Each line of the data holding "Izberite" should be found and copied.

Data shown START

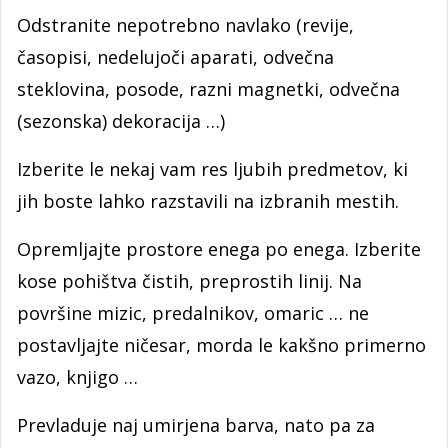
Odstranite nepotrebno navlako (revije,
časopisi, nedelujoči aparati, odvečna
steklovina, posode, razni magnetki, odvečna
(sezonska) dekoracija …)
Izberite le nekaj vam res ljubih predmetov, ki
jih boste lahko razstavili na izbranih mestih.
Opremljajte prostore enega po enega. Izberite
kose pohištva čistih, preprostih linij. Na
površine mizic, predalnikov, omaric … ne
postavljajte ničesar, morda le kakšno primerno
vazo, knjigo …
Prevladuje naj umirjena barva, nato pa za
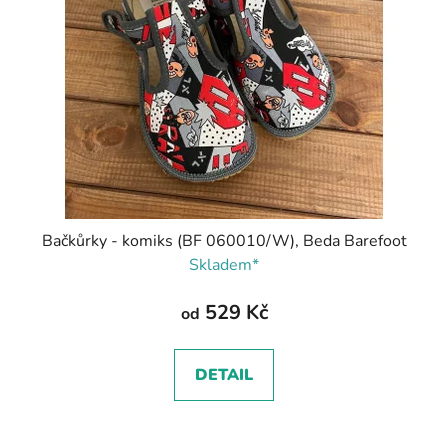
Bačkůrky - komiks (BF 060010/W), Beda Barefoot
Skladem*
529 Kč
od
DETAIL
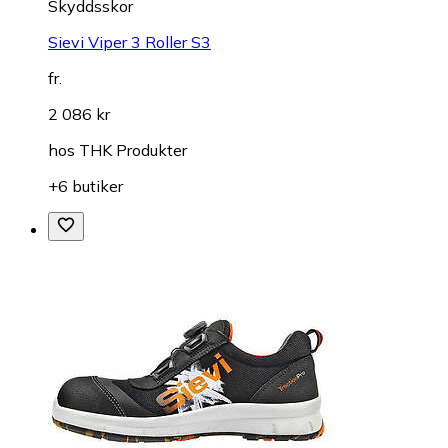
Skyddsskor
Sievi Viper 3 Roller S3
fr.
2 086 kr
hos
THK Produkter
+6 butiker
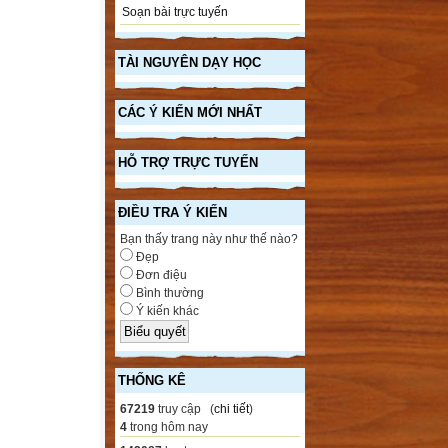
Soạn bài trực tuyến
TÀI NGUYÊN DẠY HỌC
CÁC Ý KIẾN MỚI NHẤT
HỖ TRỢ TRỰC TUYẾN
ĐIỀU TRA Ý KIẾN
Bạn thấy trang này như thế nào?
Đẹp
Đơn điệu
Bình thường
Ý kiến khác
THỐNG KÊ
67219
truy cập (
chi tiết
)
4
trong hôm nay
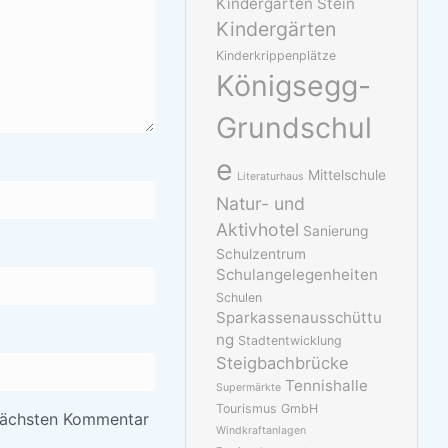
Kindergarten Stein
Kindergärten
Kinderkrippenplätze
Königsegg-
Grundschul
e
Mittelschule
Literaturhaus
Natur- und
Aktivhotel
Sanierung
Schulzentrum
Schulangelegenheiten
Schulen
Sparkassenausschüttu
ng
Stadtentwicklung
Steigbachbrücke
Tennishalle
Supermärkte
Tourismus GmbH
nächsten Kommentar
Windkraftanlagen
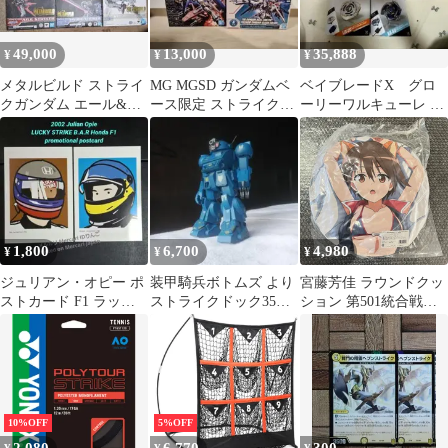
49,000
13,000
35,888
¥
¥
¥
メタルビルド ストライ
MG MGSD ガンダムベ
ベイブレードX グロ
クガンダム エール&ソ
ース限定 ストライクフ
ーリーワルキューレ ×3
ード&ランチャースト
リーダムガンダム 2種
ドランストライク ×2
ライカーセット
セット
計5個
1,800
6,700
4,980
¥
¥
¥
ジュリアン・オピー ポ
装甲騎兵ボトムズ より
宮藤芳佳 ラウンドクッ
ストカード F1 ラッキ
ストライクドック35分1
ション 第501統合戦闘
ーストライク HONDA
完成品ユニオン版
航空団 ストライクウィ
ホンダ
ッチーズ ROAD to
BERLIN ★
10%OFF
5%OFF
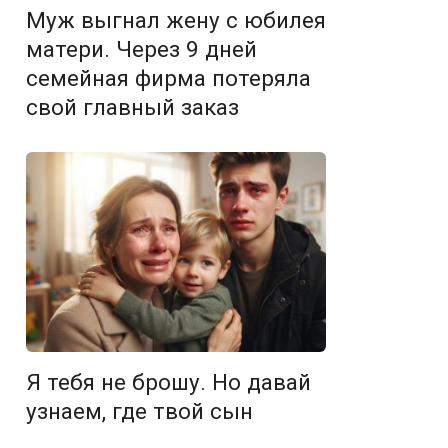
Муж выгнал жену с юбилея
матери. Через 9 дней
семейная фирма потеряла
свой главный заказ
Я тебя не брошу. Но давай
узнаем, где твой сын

Data shown END

• **Output**
Izberite le nekaj vam res ljubih predmetov, ki
Opremljajte prostore enega po enega. Izberite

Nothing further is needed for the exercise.